### [PROBLEM DESCRIPTION]
Exactly as written, transcribe the lines that run from the one containing "mask_h, instance_id, label." to the end of the records below.

----- MATERIAL FOR THIS EXERCISE -----

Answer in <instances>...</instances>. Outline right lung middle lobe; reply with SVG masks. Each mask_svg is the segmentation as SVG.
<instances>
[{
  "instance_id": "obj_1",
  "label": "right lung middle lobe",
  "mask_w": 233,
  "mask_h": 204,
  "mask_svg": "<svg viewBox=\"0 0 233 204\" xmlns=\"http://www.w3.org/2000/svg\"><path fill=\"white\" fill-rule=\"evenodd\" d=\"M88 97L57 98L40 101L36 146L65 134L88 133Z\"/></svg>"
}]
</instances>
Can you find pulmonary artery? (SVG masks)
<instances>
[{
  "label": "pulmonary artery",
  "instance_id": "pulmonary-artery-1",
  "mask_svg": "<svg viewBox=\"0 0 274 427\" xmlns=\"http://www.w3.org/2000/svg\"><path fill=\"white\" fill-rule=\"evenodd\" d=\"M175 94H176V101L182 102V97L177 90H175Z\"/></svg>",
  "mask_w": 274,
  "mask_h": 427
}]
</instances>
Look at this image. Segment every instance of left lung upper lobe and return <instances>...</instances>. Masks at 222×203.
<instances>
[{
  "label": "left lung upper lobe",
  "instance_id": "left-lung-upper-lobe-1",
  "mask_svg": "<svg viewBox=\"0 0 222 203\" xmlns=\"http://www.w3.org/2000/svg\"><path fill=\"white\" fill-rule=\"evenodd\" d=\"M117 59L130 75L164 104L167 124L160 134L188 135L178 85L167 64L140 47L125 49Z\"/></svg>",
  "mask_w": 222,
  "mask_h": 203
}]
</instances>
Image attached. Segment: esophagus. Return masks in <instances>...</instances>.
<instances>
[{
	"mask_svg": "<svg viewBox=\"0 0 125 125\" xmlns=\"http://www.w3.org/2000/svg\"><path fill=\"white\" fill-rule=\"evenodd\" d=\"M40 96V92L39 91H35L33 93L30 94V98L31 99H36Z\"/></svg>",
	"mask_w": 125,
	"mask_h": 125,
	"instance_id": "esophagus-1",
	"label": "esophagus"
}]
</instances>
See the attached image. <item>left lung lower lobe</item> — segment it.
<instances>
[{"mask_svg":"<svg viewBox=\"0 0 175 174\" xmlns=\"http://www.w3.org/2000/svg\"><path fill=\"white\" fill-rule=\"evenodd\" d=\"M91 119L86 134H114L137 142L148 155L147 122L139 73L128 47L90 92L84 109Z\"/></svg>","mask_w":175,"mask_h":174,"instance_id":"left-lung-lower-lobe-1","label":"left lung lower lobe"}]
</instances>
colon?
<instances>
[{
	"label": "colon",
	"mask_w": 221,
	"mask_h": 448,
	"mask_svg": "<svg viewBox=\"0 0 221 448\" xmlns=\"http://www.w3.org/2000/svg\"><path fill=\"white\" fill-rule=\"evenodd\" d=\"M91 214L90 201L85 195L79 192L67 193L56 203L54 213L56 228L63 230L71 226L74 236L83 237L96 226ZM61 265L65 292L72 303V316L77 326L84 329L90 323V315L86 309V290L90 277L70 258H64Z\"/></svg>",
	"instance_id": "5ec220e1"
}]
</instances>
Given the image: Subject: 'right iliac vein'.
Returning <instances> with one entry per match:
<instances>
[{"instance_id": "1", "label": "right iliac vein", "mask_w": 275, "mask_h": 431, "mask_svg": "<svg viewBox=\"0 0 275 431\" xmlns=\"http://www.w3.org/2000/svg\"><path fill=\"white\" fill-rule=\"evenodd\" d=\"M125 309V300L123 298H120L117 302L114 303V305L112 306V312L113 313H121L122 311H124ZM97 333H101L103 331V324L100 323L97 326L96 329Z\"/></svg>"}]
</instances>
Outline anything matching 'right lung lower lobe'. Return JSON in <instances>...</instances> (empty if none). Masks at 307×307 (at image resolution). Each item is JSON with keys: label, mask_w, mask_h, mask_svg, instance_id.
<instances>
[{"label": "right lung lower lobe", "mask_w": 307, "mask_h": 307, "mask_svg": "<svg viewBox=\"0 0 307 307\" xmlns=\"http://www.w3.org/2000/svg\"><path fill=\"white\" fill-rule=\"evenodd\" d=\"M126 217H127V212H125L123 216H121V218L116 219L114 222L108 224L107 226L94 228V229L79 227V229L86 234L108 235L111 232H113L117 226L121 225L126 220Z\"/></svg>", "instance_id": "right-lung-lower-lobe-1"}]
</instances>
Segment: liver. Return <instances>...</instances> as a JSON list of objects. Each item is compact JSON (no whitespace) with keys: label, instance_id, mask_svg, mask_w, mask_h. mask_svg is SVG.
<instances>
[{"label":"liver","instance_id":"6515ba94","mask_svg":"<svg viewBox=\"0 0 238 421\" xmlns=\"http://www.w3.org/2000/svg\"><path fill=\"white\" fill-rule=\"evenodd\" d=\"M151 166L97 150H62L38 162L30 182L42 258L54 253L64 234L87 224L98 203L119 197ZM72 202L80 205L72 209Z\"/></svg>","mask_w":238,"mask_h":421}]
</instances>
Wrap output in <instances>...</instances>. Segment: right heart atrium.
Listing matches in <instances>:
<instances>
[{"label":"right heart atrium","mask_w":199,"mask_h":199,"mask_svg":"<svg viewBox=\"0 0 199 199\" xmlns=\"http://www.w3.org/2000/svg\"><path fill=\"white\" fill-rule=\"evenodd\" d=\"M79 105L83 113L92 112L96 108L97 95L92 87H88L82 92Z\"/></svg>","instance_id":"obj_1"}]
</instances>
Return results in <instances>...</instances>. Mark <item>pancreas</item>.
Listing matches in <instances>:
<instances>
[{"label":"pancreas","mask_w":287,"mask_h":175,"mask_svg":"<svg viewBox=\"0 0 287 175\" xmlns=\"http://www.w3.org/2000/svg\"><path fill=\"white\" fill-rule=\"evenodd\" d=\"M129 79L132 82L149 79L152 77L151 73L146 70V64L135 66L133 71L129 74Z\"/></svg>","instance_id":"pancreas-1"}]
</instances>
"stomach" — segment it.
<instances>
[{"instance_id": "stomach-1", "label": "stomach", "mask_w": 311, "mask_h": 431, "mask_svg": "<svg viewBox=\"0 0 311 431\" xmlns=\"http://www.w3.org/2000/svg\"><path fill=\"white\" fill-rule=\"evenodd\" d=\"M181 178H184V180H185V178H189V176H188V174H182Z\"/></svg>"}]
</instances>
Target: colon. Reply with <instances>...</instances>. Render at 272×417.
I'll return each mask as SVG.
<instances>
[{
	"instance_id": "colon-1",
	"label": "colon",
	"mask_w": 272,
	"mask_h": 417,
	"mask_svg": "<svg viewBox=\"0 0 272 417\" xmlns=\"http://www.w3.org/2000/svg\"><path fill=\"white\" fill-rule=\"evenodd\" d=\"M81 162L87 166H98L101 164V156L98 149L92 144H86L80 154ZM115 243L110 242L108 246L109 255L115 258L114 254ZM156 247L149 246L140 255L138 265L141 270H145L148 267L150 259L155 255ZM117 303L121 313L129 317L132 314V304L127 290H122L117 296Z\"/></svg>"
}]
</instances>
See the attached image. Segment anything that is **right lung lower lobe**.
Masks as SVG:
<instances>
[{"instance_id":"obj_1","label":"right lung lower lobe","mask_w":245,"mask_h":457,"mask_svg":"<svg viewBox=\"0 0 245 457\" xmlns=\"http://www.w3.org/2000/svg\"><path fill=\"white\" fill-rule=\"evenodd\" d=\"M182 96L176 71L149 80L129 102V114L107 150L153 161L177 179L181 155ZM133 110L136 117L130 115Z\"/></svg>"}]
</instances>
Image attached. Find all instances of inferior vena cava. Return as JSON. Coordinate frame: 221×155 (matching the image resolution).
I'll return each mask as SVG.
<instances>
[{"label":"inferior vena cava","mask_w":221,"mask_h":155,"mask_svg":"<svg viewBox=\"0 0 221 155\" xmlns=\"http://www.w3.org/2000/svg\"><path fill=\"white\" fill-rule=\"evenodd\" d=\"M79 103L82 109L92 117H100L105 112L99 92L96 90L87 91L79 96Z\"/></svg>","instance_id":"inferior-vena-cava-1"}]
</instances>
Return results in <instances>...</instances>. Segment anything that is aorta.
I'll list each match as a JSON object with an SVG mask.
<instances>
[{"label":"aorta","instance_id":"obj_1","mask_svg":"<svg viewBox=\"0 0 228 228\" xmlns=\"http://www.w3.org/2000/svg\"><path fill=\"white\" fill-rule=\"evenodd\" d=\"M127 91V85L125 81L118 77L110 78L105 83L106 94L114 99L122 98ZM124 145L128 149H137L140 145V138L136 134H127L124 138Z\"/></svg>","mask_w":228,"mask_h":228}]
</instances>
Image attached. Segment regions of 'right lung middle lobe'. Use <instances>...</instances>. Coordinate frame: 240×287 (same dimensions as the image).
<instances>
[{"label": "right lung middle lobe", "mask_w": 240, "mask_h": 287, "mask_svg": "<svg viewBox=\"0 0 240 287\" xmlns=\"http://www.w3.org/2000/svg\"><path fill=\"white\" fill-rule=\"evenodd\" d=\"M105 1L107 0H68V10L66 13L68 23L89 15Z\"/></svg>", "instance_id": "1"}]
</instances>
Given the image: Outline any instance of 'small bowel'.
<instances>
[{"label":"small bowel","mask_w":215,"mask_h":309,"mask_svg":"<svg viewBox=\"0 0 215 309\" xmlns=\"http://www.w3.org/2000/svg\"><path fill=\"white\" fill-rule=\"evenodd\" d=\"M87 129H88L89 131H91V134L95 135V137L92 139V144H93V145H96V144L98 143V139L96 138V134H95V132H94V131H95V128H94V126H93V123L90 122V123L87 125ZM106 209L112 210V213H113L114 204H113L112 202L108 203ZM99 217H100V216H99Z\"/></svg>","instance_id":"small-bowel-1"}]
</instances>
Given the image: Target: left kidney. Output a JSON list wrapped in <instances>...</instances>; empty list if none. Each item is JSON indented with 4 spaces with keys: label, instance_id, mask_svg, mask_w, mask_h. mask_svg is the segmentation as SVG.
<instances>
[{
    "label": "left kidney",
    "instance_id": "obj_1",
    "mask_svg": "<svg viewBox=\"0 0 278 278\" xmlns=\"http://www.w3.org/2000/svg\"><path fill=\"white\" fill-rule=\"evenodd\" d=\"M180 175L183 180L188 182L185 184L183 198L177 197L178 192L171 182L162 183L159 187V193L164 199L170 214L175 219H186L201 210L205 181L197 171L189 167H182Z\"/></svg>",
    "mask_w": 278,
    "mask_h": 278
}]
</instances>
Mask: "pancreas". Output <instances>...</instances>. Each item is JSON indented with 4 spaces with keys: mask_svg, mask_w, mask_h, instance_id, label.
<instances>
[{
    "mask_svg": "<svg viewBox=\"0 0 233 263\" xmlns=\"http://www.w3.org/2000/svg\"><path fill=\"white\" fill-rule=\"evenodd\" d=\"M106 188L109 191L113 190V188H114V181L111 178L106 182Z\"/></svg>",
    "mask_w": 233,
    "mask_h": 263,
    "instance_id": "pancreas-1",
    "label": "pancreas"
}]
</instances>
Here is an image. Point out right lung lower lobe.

-----

### [TASK RESPONSE]
Mask: "pancreas". Output <instances>...</instances>. Each item is JSON indented with 4 spaces with keys: mask_svg, mask_w, mask_h, instance_id, label.
<instances>
[{
    "mask_svg": "<svg viewBox=\"0 0 233 263\" xmlns=\"http://www.w3.org/2000/svg\"><path fill=\"white\" fill-rule=\"evenodd\" d=\"M106 188L109 191L113 190V188H114V181L111 178L106 182Z\"/></svg>",
    "mask_w": 233,
    "mask_h": 263,
    "instance_id": "pancreas-1",
    "label": "pancreas"
}]
</instances>
Here is an image. Point out right lung lower lobe.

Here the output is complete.